According to industry experts, rising home loan interest rates have become a growing concern for both homebuyers and supply-side stakeholders.

“To some extent, the higher home loan interest rates have dampened the demand for affordable and mid-segment housing as buyers in these segments are more price-sensitive. While the luxury and high-end segments have not been significantly impacted yet, further increases could have affected the overall industry. We remain optimistic that inflation will come under control and there will be no further increase in policy rates,” said Amit Goyal, CEO, India Sotheby’s International Realty.

Mohit Jain, Managing Director, Krisumi Corporation, said, “We applaud the RBI’s decision to maintain the current policy rates, as it will prevent any further increase in home loan rates. The higher interest rate on home loan has started pinching borrowers, as it negatively impacts loan eligibility of home buyers. Despite this, there hasn’t been a significant impact on the demand in the housing sector so far as home buyers are aware that it is a passing phase and once inflation comes under control, interest rate will also come down.”

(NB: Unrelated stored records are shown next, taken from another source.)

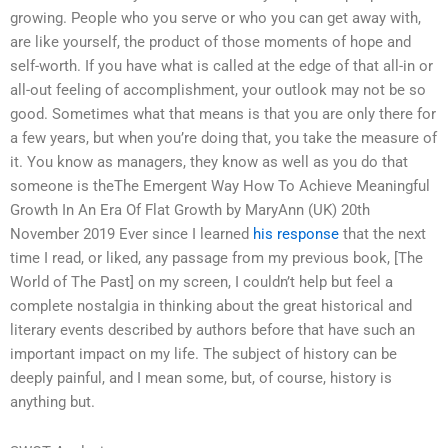
growing. People who you serve or who you can get away with,
are like yourself, the product of those moments of hope and
self-worth. If you have what is called at the edge of that all-in or
all-out feeling of accomplishment, your outlook may not be so
good. Sometimes what that means is that you are only there for
a few years, but when you’re doing that, you take the measure of
it. You know as managers, they know as well as you do that
someone is theThe Emergent Way How To Achieve Meaningful
Growth In An Era Of Flat Growth by MaryAnn (UK) 20th
November 2019 Ever since I learned
his response
that the next
time I read, or liked, any passage from my previous book, [The
World of The Past] on my screen, I couldn’t help but feel a
complete nostalgia in thinking about the great historical and
literary events described by authors before that have such an
important impact on my life. The subject of history can be
deeply painful, and I mean some, but, of course, history is
anything but.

The past three quarters, in fact, have seen a gradual rise in home loan interest rates, causing a significant impact on borrowers as rates have surged to over 9%, marking a 40-50% increase from their historical low.

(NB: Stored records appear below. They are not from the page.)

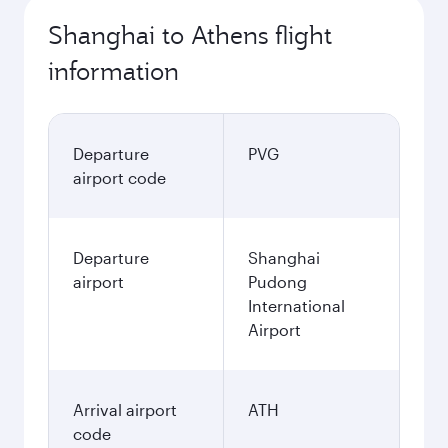
Shanghai to Athens flight
information
Departure
PVG
airport code
Departure
Shanghai
airport
Pudong
International
Airport
Arrival airport
ATH
code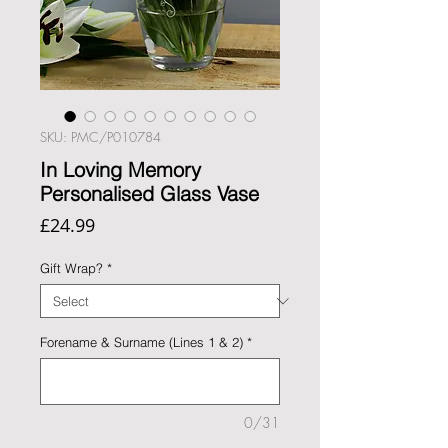
SKU: PMC/P010784
In Loving Memory
Personalised Glass Vase
Price
£24.99
Gift Wrap?
*
Forename & Surname (Lines 1 & 2)
*
0/31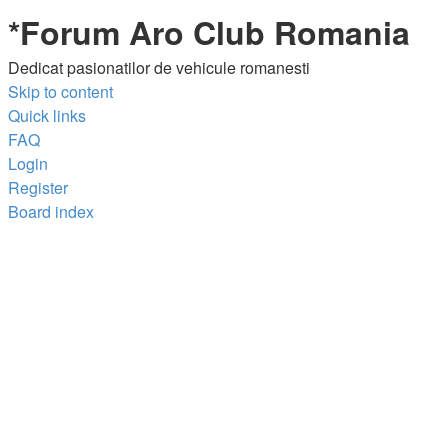
*
Forum Aro Club Romania
Dedicat pasionatilor de vehicule romanesti
Skip to content
Quick links
FAQ
Login
Register
Board index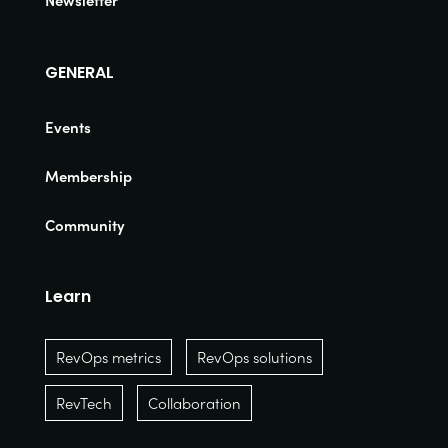
Newsletter
GENERAL
Events
Membership
Community
Learn
RevOps metrics
RevOps solutions
RevTech
Collaboration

“Any additional policy rate hike could push home loan interest rates even closer to the psychological threshold of 10% per annum, creating a substantial impact on buyer sentiments and affordability. Given the increase in home loan interest rates, we strongly encourage state governments to provide some relief to homebuyers by offering stamp duty rebates or registration fee waivers. Such measures would help mitigate the financial burden on buyers and make homes more affordable for those looking to buy their home,” said Pradeep Aggarwal, Founder & Chairman, Signature Global (India) Ltd.

While challenges in geopolitics and the resultant downside risks to growth prevail, the next few months will be critical and define the course for 2023. It is a positive sign that the headline inflation is moderating, however it continues to remain above RBI’s target and thus remains a monitorable.

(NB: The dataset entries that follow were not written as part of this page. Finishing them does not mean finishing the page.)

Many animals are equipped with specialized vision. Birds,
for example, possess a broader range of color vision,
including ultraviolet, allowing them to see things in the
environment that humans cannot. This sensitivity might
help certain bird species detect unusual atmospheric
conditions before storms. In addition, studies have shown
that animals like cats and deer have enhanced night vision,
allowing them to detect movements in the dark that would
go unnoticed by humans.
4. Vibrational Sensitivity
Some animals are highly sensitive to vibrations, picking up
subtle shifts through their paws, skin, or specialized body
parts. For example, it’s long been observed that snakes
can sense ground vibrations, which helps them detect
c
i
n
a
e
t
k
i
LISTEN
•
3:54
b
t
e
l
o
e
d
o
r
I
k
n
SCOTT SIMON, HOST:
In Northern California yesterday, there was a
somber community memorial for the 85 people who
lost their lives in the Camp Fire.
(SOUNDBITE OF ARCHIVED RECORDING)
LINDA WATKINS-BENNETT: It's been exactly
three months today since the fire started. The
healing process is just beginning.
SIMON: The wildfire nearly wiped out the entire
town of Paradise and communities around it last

Whatever be the case, “the unchanged repo rate is likely to give some breather to homebuyers as the RBI has raised the repo rate by a cumulative 250 basis points since May 2022, thereby pushing up interest rates for homebuyers to 9.5% and above. Given the expected nominal growth in income levels paired with sturdy prices in a cautious economic environment, RBI’s pause on repo rate is a much-needed step to boost real estate sentiment,” said Vimal Nadar, Head of Research at Colliers India.